The operation details are presented as follows. At transaction begin, EXCITE-VM assigns the transaction a unique begin timestamp using a global counter. The begin timestamp indicates the version of memory image the transaction will access, and EXCITE-VM satisfies the access requests by “synthesizing” a data page from a base image and the modification logs of transactions that have committed the begin timestamp. Each committed transaction is also assigned a commit timestamp from the same global counter as begin timestamps. The commit timestamp is used to tag all write log entries of the committed transaction, such that they will appear in the memory image of all transactions whose begin timestamp is larger than the commit timestamp. EXCITE-VM runtime tracks the write set of the transaction, and appends them to the end of the global write log if commit succeeds. Validation is also performed by comparing the current write set with write sets of committed transactions whose commit timestamp is between the begin and commit timestamp of the current transaction. These committed write sets can be obtained by traversing the commit log for entries between the two mentioned time stamps. The paper also suggests that the set intersection test can be optimized using two bloom filters, with each containing hashed addresses from one write set. If the bloom filter tests negative by AND’ing all addresses together, which should be the majority of cases, conflict detection succeeds and the transaction commits. The commit process fails otherwise. In either case, the transaction discards all data pages in its local page table. The invalidation of page table entries can be further delayed to the next transaction begin. Note that when the page table entries are invalidiated, TLB should also be flushed for the sake of coherence. If the transaction has been scheduled on another core, a TLB shootdown should also be invoked to globally clear the translation entries.
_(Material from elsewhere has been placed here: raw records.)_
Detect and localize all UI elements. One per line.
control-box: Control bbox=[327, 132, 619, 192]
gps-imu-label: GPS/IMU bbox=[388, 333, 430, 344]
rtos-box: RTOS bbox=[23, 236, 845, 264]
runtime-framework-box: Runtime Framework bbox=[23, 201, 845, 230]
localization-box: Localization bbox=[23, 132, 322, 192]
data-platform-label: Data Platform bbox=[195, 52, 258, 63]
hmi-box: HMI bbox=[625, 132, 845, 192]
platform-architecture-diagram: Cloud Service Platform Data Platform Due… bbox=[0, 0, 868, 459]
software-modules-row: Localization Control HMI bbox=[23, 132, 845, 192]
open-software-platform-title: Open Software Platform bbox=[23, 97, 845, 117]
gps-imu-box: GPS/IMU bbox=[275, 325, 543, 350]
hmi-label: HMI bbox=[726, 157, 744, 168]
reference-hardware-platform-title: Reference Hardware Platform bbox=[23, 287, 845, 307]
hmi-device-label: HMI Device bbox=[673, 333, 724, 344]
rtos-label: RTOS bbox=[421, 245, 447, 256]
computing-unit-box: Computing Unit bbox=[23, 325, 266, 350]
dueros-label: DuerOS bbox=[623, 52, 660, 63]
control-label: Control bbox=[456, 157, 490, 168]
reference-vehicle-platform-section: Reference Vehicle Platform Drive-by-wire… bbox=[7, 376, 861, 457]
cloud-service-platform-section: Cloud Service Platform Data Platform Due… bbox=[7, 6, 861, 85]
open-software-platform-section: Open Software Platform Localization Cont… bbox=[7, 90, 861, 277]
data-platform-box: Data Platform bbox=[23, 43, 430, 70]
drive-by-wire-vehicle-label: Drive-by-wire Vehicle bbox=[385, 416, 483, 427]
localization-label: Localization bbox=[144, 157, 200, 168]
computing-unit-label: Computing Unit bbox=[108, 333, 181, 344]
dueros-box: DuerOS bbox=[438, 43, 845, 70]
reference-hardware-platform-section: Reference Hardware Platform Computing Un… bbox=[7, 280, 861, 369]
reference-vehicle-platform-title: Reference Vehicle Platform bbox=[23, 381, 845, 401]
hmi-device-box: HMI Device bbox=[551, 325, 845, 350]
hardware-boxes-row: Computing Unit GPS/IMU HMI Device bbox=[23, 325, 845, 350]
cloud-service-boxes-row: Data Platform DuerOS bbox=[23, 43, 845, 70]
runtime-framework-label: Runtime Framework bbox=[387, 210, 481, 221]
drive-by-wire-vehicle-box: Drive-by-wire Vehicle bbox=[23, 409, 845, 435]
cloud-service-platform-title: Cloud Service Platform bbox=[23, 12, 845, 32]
To prevent the global write log from growing indefinitely, and also to upper bound the number of log entries to be replayed for every access, EXCITE-VM also has background “checkpointing” threads that keep replaying log entries before truncating the log. The checkpointing thread reads the global write log in old-to-new order, and apply the delta to the shared base image which is mapped by the process’s page table. Replay should stop at the earliest visible commit timestamp (i.e., there exists no log entry with a larger timestamp between the log entry’s commit timestamp and some uncommitted transaction’s begin timestamp).
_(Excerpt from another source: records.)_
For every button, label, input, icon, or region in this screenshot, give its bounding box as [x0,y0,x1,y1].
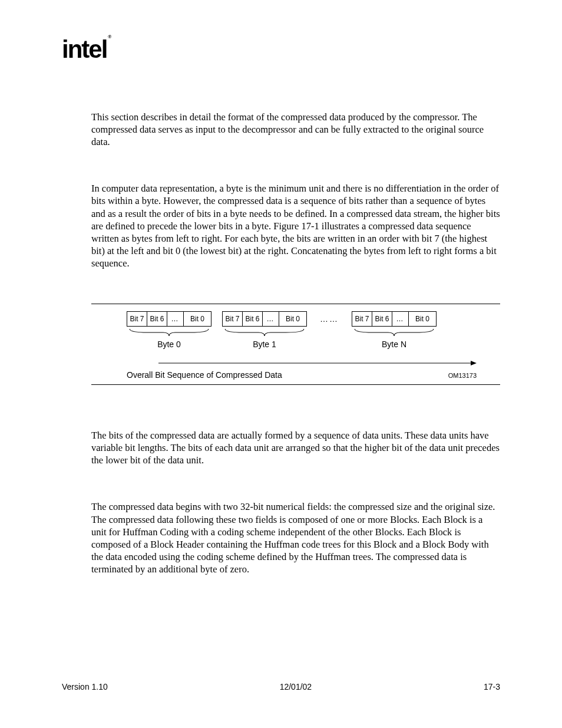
figure-body: Bit 7 Bit 6 … Bit 0 Byte 0 Bit 7 Bit 6 … [91,304,500,385]
logo-text: intel [62,35,107,63]
byte-group-0: Bit 7 Bit 6 … Bit 0 Byte 0 [127,311,211,349]
bit-cell: Bit 0 [279,312,306,326]
brace-icon [222,328,307,338]
bit-cell: Bit 7 [127,312,147,326]
bits-row-n: Bit 7 Bit 6 … Bit 0 [352,311,437,327]
bit-cell: Bit 0 [409,312,436,326]
bits-row-0: Bit 7 Bit 6 … Bit 0 [127,311,211,327]
figure-caption: Overall Bit Sequence of Compressed Data [127,370,282,380]
figure-code: OM13173 [448,372,477,379]
bit-cell: Bit 7 [223,312,243,326]
bit-cell: Bit 6 [243,312,263,326]
bit-cell: Bit 6 [372,312,392,326]
arrow-row [127,360,477,367]
bit-cell: Bit 7 [352,312,372,326]
paragraph-blocks: The compressed data begins with two 32-b… [91,500,500,575]
bit-cell-dots: … [263,312,279,326]
bit-cell: Bit 0 [184,312,211,326]
footer-date: 12/01/02 [280,682,312,691]
byte-label: Byte N [382,340,406,349]
brand-logo: intel® [62,35,110,64]
paragraph-bitorder: In computer data representation, a byte … [91,182,500,269]
figure-caption-row: Overall Bit Sequence of Compressed Data … [127,370,477,380]
paragraph-intro: This section describes in detail the for… [91,111,500,148]
byte-label: Byte 0 [157,340,181,349]
footer-version: Version 1.10 [62,682,108,691]
logo-mark: ® [108,34,111,39]
right-arrow-icon [158,360,477,367]
bit-cell-dots: … [167,312,184,326]
svg-marker-1 [471,361,477,365]
inter-byte-dots: …… [318,314,341,324]
brace-icon [352,328,437,338]
figure-17-1: Bit 7 Bit 6 … Bit 0 Byte 0 Bit 7 Bit 6 … [91,304,500,385]
page-footer: Version 1.10 12/01/02 17-3 [62,682,500,691]
byte-group-1: Bit 7 Bit 6 … Bit 0 Byte 1 [222,311,307,349]
byte-label: Byte 1 [253,340,276,349]
page-content: intel® This section describes in detail … [0,0,562,575]
bytes-row: Bit 7 Bit 6 … Bit 0 Byte 0 Bit 7 Bit 6 … [127,311,477,349]
footer-page: 17-3 [484,682,500,691]
bits-row-1: Bit 7 Bit 6 … Bit 0 [222,311,307,327]
brace-icon [127,328,211,338]
paragraph-dataunits: The bits of the compressed data are actu… [91,429,500,466]
bit-cell-dots: … [392,312,409,326]
byte-group-n: Bit 7 Bit 6 … Bit 0 Byte N [352,311,437,349]
bit-cell: Bit 6 [147,312,167,326]
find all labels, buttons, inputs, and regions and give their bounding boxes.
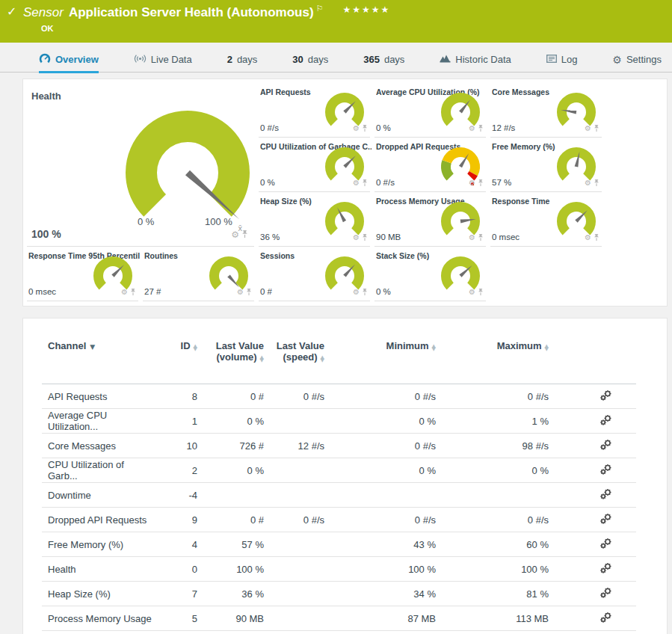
edit-channel-gears-icon[interactable] (600, 589, 612, 600)
edit-channel-gears-icon[interactable] (600, 416, 612, 428)
sort-icon: ▲▼ (194, 345, 197, 351)
minimum-cell: 100 % (324, 557, 436, 582)
gauge-pin-icon[interactable] (362, 176, 368, 190)
gauge-tile-response-time: Response Time0 msec⚙ (490, 192, 602, 247)
maximum-cell: 81 % (436, 582, 549, 606)
gauge-settings-gear-icon[interactable]: ⚙ (585, 179, 591, 187)
channel-actions-cell[interactable] (549, 384, 636, 409)
tab-30-days[interactable]: 30 days (292, 52, 328, 72)
channel-name-cell[interactable]: API Requests (42, 384, 152, 409)
channel-name-cell[interactable]: Process Memory Usage (42, 606, 152, 631)
gauge-pin-icon[interactable] (478, 122, 484, 135)
minimum-cell: 0 % (324, 458, 436, 483)
channel-actions-cell[interactable] (549, 434, 636, 458)
channel-name-cell[interactable]: Dropped API Requests (42, 508, 152, 532)
edit-channel-gears-icon[interactable] (600, 490, 612, 502)
channel-name-cell[interactable]: Heap Size (%) (42, 582, 152, 606)
priority-flag-icon[interactable]: ⚐ (316, 4, 324, 13)
gauge-settings-gear-icon[interactable]: ⚙ (353, 234, 360, 241)
edit-channel-gears-icon[interactable] (600, 614, 612, 625)
tab-log[interactable]: Log (546, 52, 578, 72)
channel-actions-cell[interactable] (549, 508, 636, 532)
table-row: Dropped API Requests90 #0 #/s0 #/s0 #/s (42, 508, 636, 532)
gauge-tile-value: 0 #/s (376, 178, 395, 187)
column-header-maximum[interactable]: Maximum▲▼ (436, 337, 549, 384)
object-kind-label: Sensor (23, 5, 64, 19)
table-row: Average CPU Utilization...10 %0 %1 % (42, 409, 636, 434)
gauge-tile-average-cpu-utilization: Average CPU Utilization (%)0 %⚙ (374, 83, 486, 138)
channel-name-cell[interactable]: Free Memory (%) (42, 532, 152, 557)
gauge-settings-gear-icon[interactable]: ⚙ (469, 125, 475, 132)
gauge-settings-gear-icon[interactable]: ⚙ (469, 179, 475, 187)
column-header-last-value-speed[interactable]: Last Value (speed)▲▼ (264, 337, 324, 384)
gauge-pin-icon[interactable] (241, 228, 248, 241)
tab-live-data[interactable]: Live Data (134, 52, 192, 72)
edit-channel-gears-icon[interactable] (600, 540, 612, 551)
channel-id-cell: 7 (152, 582, 197, 606)
gauge-settings-gear-icon[interactable]: ⚙ (353, 125, 360, 132)
column-header-id[interactable]: ID▲▼ (152, 337, 197, 384)
gauge-icon (39, 53, 51, 66)
gauge-pin-icon[interactable] (362, 231, 368, 244)
tab-2-days[interactable]: 2 days (227, 52, 258, 72)
channel-actions-cell[interactable] (549, 532, 636, 557)
channel-name-cell[interactable]: Health (42, 557, 152, 582)
tab-settings[interactable]: ⚙ Settings (612, 52, 662, 72)
tab-overview[interactable]: Overview (39, 52, 99, 73)
channel-actions-cell[interactable] (549, 606, 636, 631)
health-gauge-value: 100 % (31, 228, 61, 240)
gauge-pin-icon[interactable] (130, 286, 136, 299)
gauge-settings-gear-icon[interactable]: ⚙ (469, 234, 475, 241)
channel-name-cell[interactable]: Downtime (42, 483, 152, 508)
gauge-settings-gear-icon[interactable]: ⚙ (353, 289, 360, 296)
column-header-actions (549, 337, 636, 384)
edit-channel-gears-icon[interactable] (600, 392, 612, 403)
health-gauge: x̄ (111, 102, 268, 234)
gauge-settings-gear-icon[interactable]: ⚙ (121, 289, 128, 296)
channel-name-cell[interactable]: Core Messages (42, 434, 152, 458)
minimum-cell: 87 MB (324, 606, 436, 631)
gauge-settings-gear-icon[interactable]: ⚙ (237, 289, 244, 296)
channel-name-cell[interactable]: Average CPU Utilization... (42, 409, 152, 434)
gauge-settings-gear-icon[interactable]: ⚙ (469, 289, 475, 296)
priority-stars[interactable]: ★★★★★ (343, 4, 391, 15)
column-header-minimum[interactable]: Minimum▲▼ (324, 337, 436, 384)
gauge-settings-gear-icon[interactable]: ⚙ (353, 179, 360, 187)
edit-channel-gears-icon[interactable] (600, 441, 612, 452)
channel-table-body: API Requests80 #0 #/s0 #/s0 #/sAverage C… (42, 384, 636, 631)
gauge-pin-icon[interactable] (478, 286, 484, 299)
edit-channel-gears-icon[interactable] (600, 466, 612, 477)
gauge-settings-gear-icon[interactable]: ⚙ (231, 230, 239, 239)
channel-actions-cell[interactable] (549, 557, 636, 582)
channel-actions-cell[interactable] (549, 582, 636, 606)
tab-365-days[interactable]: 365 days (363, 52, 404, 72)
edit-channel-gears-icon[interactable] (600, 564, 612, 576)
gauge-settings-gear-icon[interactable]: ⚙ (585, 125, 591, 132)
gauge-tile-value: 0 msec (28, 287, 56, 296)
column-header-last-value-volume[interactable]: Last Value (volume)▲▼ (197, 337, 264, 384)
last-value-speed-cell (264, 458, 324, 483)
gauge-pin-icon[interactable] (246, 286, 252, 299)
gauge-pin-icon[interactable] (362, 286, 368, 299)
channel-actions-cell[interactable] (549, 409, 636, 434)
gauge-pin-icon[interactable] (594, 176, 599, 190)
gauge-tile-value: 27 # (144, 287, 161, 296)
sort-icon: ▲▼ (432, 345, 436, 351)
edit-channel-gears-icon[interactable] (600, 515, 612, 526)
gauge-settings-gear-icon[interactable]: ⚙ (585, 234, 591, 241)
gauge-pin-icon[interactable] (362, 122, 368, 135)
table-row: Free Memory (%)457 %43 %60 % (42, 532, 636, 557)
channel-name-cell[interactable]: CPU Utilization of Garb... (42, 458, 152, 483)
gauge-pin-icon[interactable] (478, 176, 484, 190)
channel-actions-cell[interactable] (549, 458, 636, 483)
health-gauge-tile: Health x̄ 0 % 100 % 100 % ⚙ (27, 83, 254, 247)
tab-historic-data[interactable]: Historic Data (440, 52, 511, 72)
gauge-pin-icon[interactable] (594, 122, 599, 135)
gauge-pin-icon[interactable] (594, 231, 599, 244)
column-header-channel[interactable]: Channel▼ (42, 337, 152, 384)
gauge-pin-icon[interactable] (478, 231, 484, 244)
broadcast-icon (134, 54, 147, 66)
maximum-cell: 113 MB (436, 606, 549, 631)
last-value-speed-cell (264, 582, 324, 606)
channel-actions-cell[interactable] (549, 483, 636, 508)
The paper also proposes maintaining a page cache that stores the most recently accessed pages and their versions. The page cache can be considered as a cache of partially materialized pages, which can serve as the starting point of log replay instead of the process’s current base image. When a transaction successfully commits, instead of discarding all its accessed pages, it stores them in the page cache with the version of these pages (if the page is dirty, then the version of the page is the commit timestamp of the transaction). The page table may also stay valid, optimistically assuming that no transaction will ever commit on the page before the next time the same page is requested. The page fault handler is then modified as follows. First, when a page fault occurs, instead of constructing the page from the process’s base image, the handler first checks the page cache. If the address hits the cache, then the handler compares the page version against the requested version, and constructs the requested page by replaying log entries that are needed to bring the cached version to the requested version. Additionally, if the TLB optimization is also adopted, when a transaction commits, it should also perform page table invalidation for threads whose page table entries are still valid for the page, and issue TLB shootdown for these pages. The paper claims that such lazy invalidation of TLB entries can save some TLB shootdown overhead if overwrites are relatively rare. The page cache is maintained by EXCITE-VM software runtime as a software cache, which follows a simple rule for eviction. On eviction, the page table and TLB entries should also be invalidated to avoid accessing invalid pages.